__Aim of the exercise__:
The required output is a copy of each line in the material below that includes "Таганроге".

__Provided data__:

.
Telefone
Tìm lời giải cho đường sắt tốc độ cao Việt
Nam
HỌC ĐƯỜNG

--

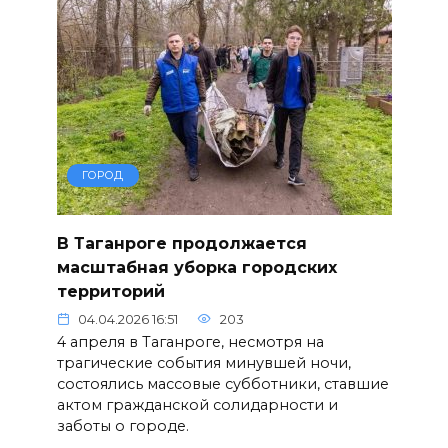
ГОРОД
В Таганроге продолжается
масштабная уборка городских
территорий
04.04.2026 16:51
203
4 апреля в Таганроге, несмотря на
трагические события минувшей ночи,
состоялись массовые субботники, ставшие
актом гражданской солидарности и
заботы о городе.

__Problem solution__:
В Таганроге продолжается
4 апреля в Таганроге, несмотря на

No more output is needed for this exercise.